:: Items from a dataset ::
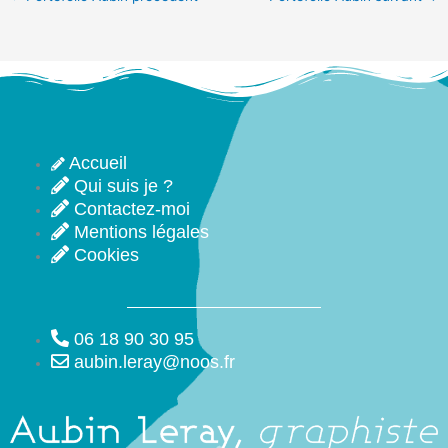
Accueil
Qui suis je ?
Contactez-moi
Mentions légales
Cookies
06 18 90 30 95
aubin.leray@noos.fr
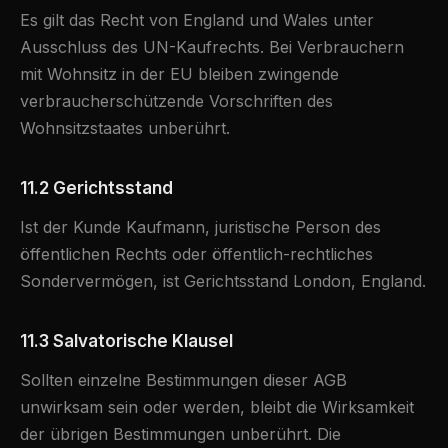
Es gilt das Recht von England und Wales unter
Ausschluss des UN-Kaufrechts. Bei Verbrauchern
mit Wohnsitz in der EU bleiben zwingende
verbraucherschützende Vorschriften des
Wohnsitzstaates unberührt.
11.2 Gerichtsstand
Ist der Kunde Kaufmann, juristische Person des
öffentlichen Rechts oder öffentlich-rechtliches
Sondervermögen, ist Gerichtsstand London, England.
11.3 Salvatorische Klausel
Sollten einzelne Bestimmungen dieser AGB
unwirksam sein oder werden, bleibt die Wirksamkeit
der übrigen Bestimmungen unberührt. Die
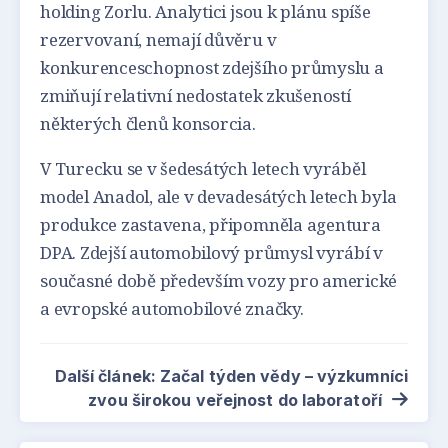
holding Zorlu. Analytici jsou k plánu spíše
rezervovaní, nemají důvěru v
konkurenceschopnost zdejšího průmyslu a
zmiňují relativní nedostatek zkušeností
některých členů konsorcia.
V Turecku se v šedesátých letech vyráběl
model Anadol, ale v devadesátých letech byla
produkce zastavena, připomněla agentura
DPA. Zdejší automobilový průmysl vyrábí v
současné době především vozy pro americké
a evropské automobilové značky.
Další článek: Začal týden vědy – výzkumníci
zvou širokou veřejnost do laboratoří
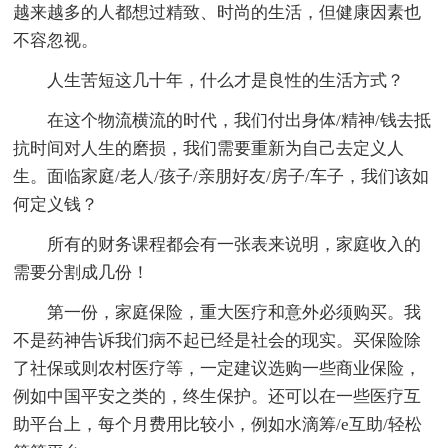
越来越多的人都想过精致、时尚的生活，但健康因素也
不容忽视。
人生苦短这几十年，什么才是良性的生活方式？
在这个物流横流的时代，我们付出身体/精神/钱去抵
抗时间对人生的磨损，我们需要重新为自己去定义人
生。面临家庭/老人/孩子/亲朋好友/房子/车子，我们该如
何定义钱？
所有的财务课程都会有一张表来说明，家庭收入的
需要分割成几份！
第一份，家庭保险，重大医疗和意外必须购买。我
不是药神告诉我们病不起已经是社会的现实。买保险除
了社保或则农村医疗等，一定建议选购一些商业保险，
例如中国平安之类的，终生保护。还可以在一些医疗互
助平台上，每个月费用比较小，例如水滴筹/e互助/轻松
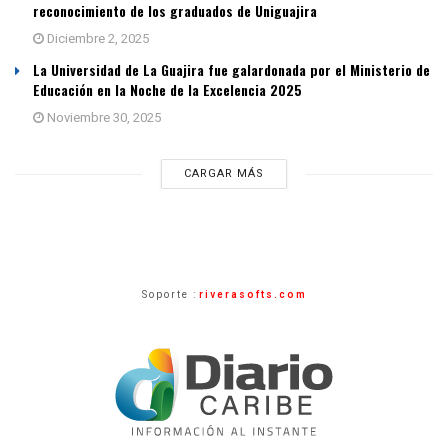
reconocimiento de los graduados de Uniguajira
Diciembre 2, 2025
La Universidad de La Guajira fue galardonada por el Ministerio de
Educación en la Noche de la Excelencia 2025
Noviembre 30, 2025
CARGAR MÁS
Soporte :
riverasofts.com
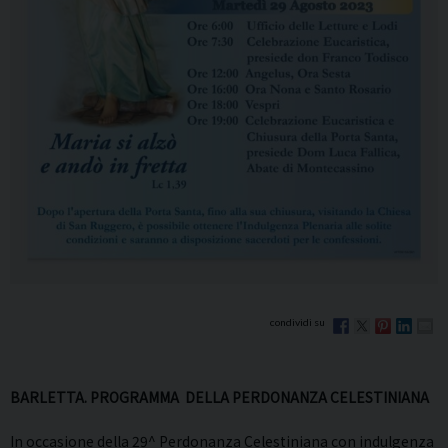
BARLETTA. PROGRAMMA
DELLA PERDONANZA CELESTINIANA
In occasione della 29^ Perdonanza Celestiniana con indulgenza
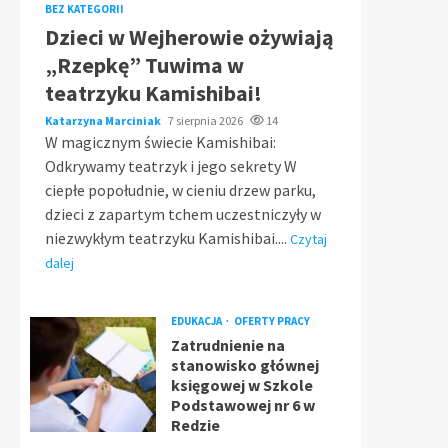
BEZ KATEGORII
Dzieci w Wejherowie ożywiają
„Rzepkę” Tuwima w
teatrzyku Kamishibai!
Katarzyna Marciniak
7 sierpnia 2026
14
W magicznym świecie Kamishibai:
Odkrywamy teatrzyk i jego sekrety W
ciepłe popołudnie, w cieniu drzew parku,
dzieci z zapartym tchem uczestniczyły w
niezwykłym teatrzyku Kamishibai....
Czytaj
dalej
EDUKACJA
OFERTY PRACY
Zatrudnienie na
stanowisko głównej
księgowej w Szkole
Podstawowej nr 6 w
Redzie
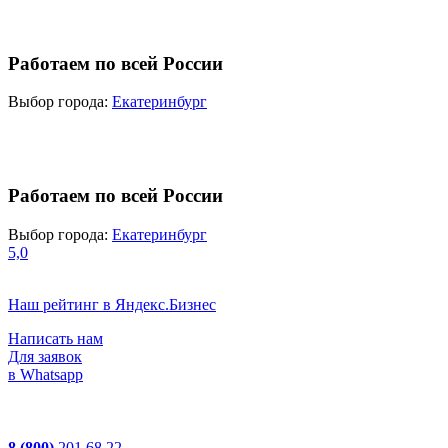
Работаем по всей России
Выбор города:
Екатеринбург
Работаем по всей России
Выбор города:
Екатеринбург
5,0
Наш рейтинг в Яндекс.Бизнес
Написать нам
Для заявок
в Whatsapp
8 (800)
201 68 22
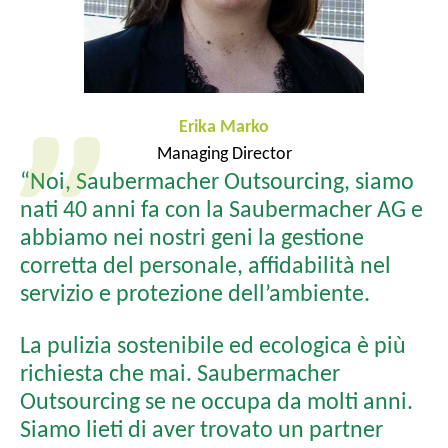
Erika Marko
Managing Director
“Noi, Saubermacher Outsourcing, siamo
nati 40 anni fa con la Saubermacher AG e
abbiamo nei nostri geni la gestione
corretta del personale, affidabilità nel
servizio e protezione dell’ambiente.
La pulizia sostenibile ed ecologica è più
richiesta che mai. Saubermacher
Outsourcing se ne occupa da molti anni.
Siamo lieti di aver trovato un partner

:: Your assignment ::
Using the data above, which lines fall from the one with "současné době především vozy pro americké" through the one with "La Universidad de"? Repeat them exactly, ends included, minus any pictures.

:: Task solution ::
současné době především vozy pro americké
a evropské automobilové značky.
Další článek: Začal týden vědy – výzkumníci
zvou širokou veřejnost do laboratoří
越来越多的人都想过精致、时尚的生活，但健康因素也
不容忽视。
人生苦短这几十年，什么才是良性的生活方式？
在这个物流横流的时代，我们付出身体/精神/钱去抵
抗时间对人生的磨损，我们需要重新为自己去定义人
生。面临家庭/老人/孩子/亲朋好友/房子/车子，我们该如
何定义钱？
所有的财务课程都会有一张表来说明，家庭收入的
需要分割成几份！
第一份，家庭保险，重大医疗和意外必须购买。我
不是药神告诉我们病不起已经是社会的现实。买保险除
了社保或则农村医疗等，一定建议选购一些商业保险，
例如中国平安之类的，终生保护。还可以在一些医疗互
助平台上，每个月费用比较小，例如水滴筹/e互助/轻松
reconocimiento de los graduados de Uniguajira
Diciembre 2, 2025
La Universidad de La Guajira fue galardonada por el Ministerio de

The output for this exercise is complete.